In the case of the opium poppy , the milky sap is formed in the capsule as well as in the stem and the leaves. However, it is not contained in the ripe seeds. However, varieties such as the opium poppy, which are also used as food, can come into contact with the milky sap during mechanical harvesting and thus become contaminated with thebaine. In this way, thebaine can be accidentally ingested with food.
In 2018, the Federal Institute for Risk Assessment pointed out insufficient toxicological knowledge and incomplete information on the amount of poppy seeds consumed in Germany. The institute advised that care should be taken in food production to reduce the levels of opium alkaloids, including thebaine, as far as technically possible.
history
Thebain was discovered by Pierre Joseph Pelletier in 1833 , the structure was determined by Clemens Schöpf . The name is derived from the ancient Egyptian name of today's city of Luxor , Thebes , which was built in the 18th and 19th centuries.

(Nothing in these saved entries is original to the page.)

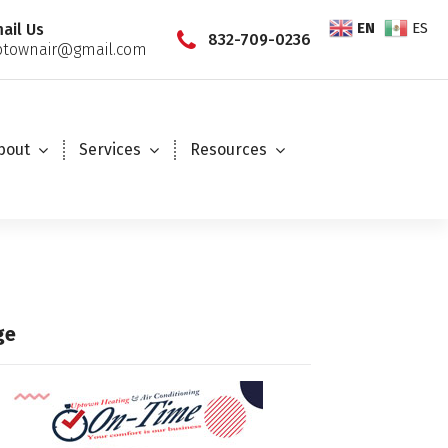
EN
ES
ail Us
832-709-0236
townair@gmail.com
bout
Services
Resources
ge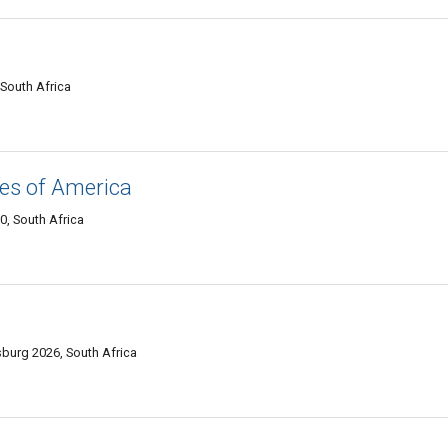
South Africa
es of America
, South Africa
burg 2026, South Africa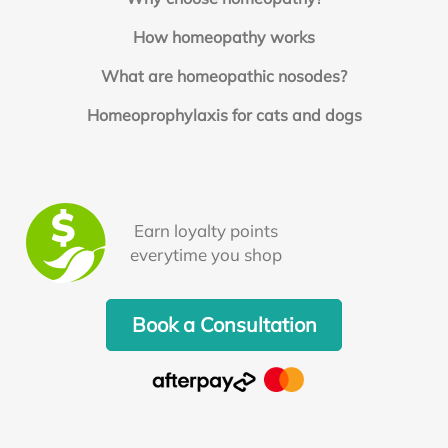
How homeopathy works
What are homeopathic nosodes?
Homeoprophylaxis for cats and dogs
Earn loyalty points
everytime you shop
Book a Consultation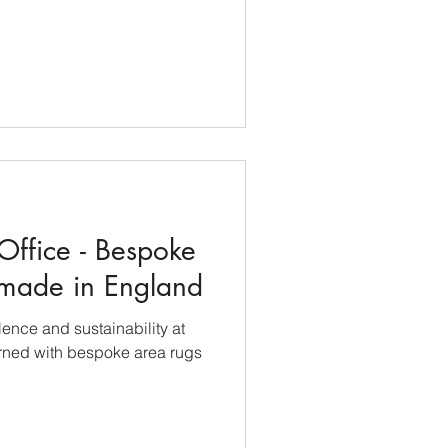
Office - Bespoke
made in England
ence and sustainability at
orned with bespoke area rugs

It was a center of the opium trade in the 18th century and where the opium Thebaicum , a powdery mass made from opium, was obtained as early as the Middle Ages .
effect
Thebaine has a stronger stimulating effect, but has a weaker analgesic effect than morphine , inhibits cholinesterase and, in high concentrations, causes strychnine- like cramps (convulsive poison ).
Thebain falls under the Narcotics Act .
use
Buprenorphine is produced from thebaine using the Diels-Alder reaction . Also, oxycodone , naloxone , nalbuphine , oxymorphone and etorphine can be synthesized from thebaine.
Individual evidence
- ↑ a b c d e f Entry on Thebain. In: Römpp Online . Georg Thieme Verlag, accessed on December 28, 2014.
- ↑ a b c d Thebaine data sheet at Sigma-Aldrich , accessed on April 24, 2011 ( PDF ).
- ↑ a b Entry on thebaine in the ChemIDplus database of the United States National Library of Medicine (NLM) .
- ↑ Hermann Ammon (Ed.): Hunnius Pharmaceutical Dictionary . 8th edition, de Gruyter, Berlin 2004, ISBN 3-11-015792-6 .
- ↑ Federal Institute for Risk Assessment: Poppyseed in Food: The content of the opium alkaloid thebaine should be reduced as much as possible. December 7, 2018, accessed July 11, 2019 .
- ↑ Gundolf Keil : "blutken - bloedekijn". Notes on the etiology of the hyposphagma genesis in the 'Pommersfeld Silesian Eye Booklet' (1st third of the 15th century). With an overview of the ophthalmological texts of the German Middle Ages. In: Specialized prose research - Crossing borders. Volume 8/9, 2012/2013, pp. 7–175, here: p. 54.